Page images and extracted text
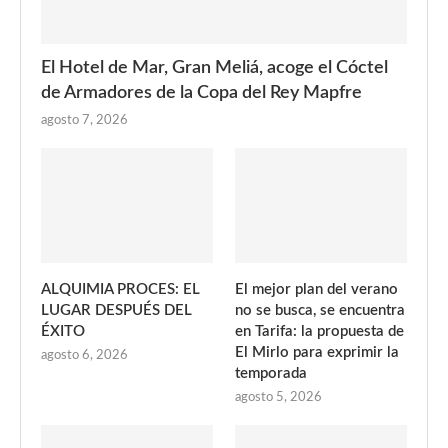
El Hotel de Mar, Gran Meliá, acoge el Cóctel
de Armadores de la Copa del Rey Mapfre
agosto 7, 2026
ALQUIMIA PROCES: EL
El mejor plan del verano
LUGAR DESPUÉS DEL
no se busca, se encuentra
ÉXITO
en Tarifa: la propuesta de
El Mirlo para exprimir la
agosto 6, 2026
temporada
agosto 5, 2026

**Exercise aim**
Every line of the entries that includes "agosto" must be copied into the answer.

**Task answer**
agosto 7, 2026
agosto 6, 2026
agosto 5, 2026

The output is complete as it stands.